Usually, I’ll get personally obsessed with something. But what makes for a good book and a compelling narrative is pretty different from what makes a good personal essay. A book really has to prove itself. It has to be able to sustain several hundred pages of exploration and there’s a story with a beginning, middle and end. With an essay, you can write something that’s slightly more fragmented.
What is your relationship with ambition like?
I often wish I was less ambitious. It stresses me out all the time. I get really emo. It brings up things that I don’t like about myself. Someone I don’t know will win the National Book Award in a year when I haven’t even written a book and I’ll be like, ‘Goddamnit.’ I wish I could chill out a bit or be less childish about it. I’m also grateful for my ambition, because it’s what fuels me. But there is a part of me that wishes I could be a little more content.
Do you think that discontent is somewhat central to being a creative person?
I think so. I’m not sure if it is for everyone. Some people seem better at being content than I do. I watched that Kelly Reichardt movie, Showing Up, recently and I felt very seen in the Michelle Williams character. She is pursuing art and seems to have a slightly cranky, ambiguous relationship to her own creative practice.
It sounds like your definition of success is linked to outside recognition. That’s okay, it’s mine too and I’m pretty sure it’s the same for a lot of people.
I do a lot of yoga and have had a lot of therapy. I wish I could have some sort of inner wholeness and see that everything is fine. But I’m a person that always wants more. I’m the same way with a lot of things: food, travel, clothes. I’m smart enough to know that’s not the healthiest scenario but I also accept it about myself and keep it in mind as I try to navigate the world.
Why advice would you give to anyone deciding to pursue a creative path?
There’s so much advice out there [on how to spark creativity], whether it’s ‘draw in the morning’ or ‘write things down.’ I’ve never felt it was very helpful and sometimes it makes me really anxious. I’m not sitting down writing morning pages. My advice is more to soak up everything like a sponge. Everyone should just read more books, period. I love going to cities or a neighborhood I’ve never spent much time in. Broaden your worldview, and read/watch as much as you can. It’s especially easy nowadays to get caught in an internal feedback loop of following people you know and looking at the same things all the time. So do whatever you can to get yourself out of that comfort zone, whether it’s literally or figuratively.
Marisa Meltzer recommends:
Marseille.
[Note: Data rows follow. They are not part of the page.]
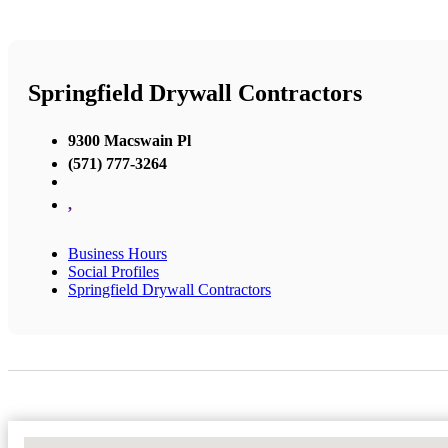
Springfield Drywall Contractors
9300 Macswain Pl
(571) 777-3264
,
Business Hours
Social Profiles
Springfield Drywall Contractors
No Locations Found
I have only been to this city briefly but it feels like one of those perfect places where there’s a really creative community, good weather, reasonable cost of living, and amazing food. Should we all move there?
Glossier You perfume. My favorite Glossier product. There’s no top note so it smells kind of ambiguously nice and slightly different on everyone.
Restorative yoga. I love yoga as a form of exercise but restorative yoga was kind of revelatory as a form of relaxation for me. You use props like blankets and cork blocks and bolsters to allow your body to sink into long, relaxing poses and your mind just wanders. I love it so much I learned to teach it.
Yogurt. I like to evangelize for it. I try to eat it pretty much daily. I don’t know if it’s the probiotics or the protein, but it feels so healthy and satisfying.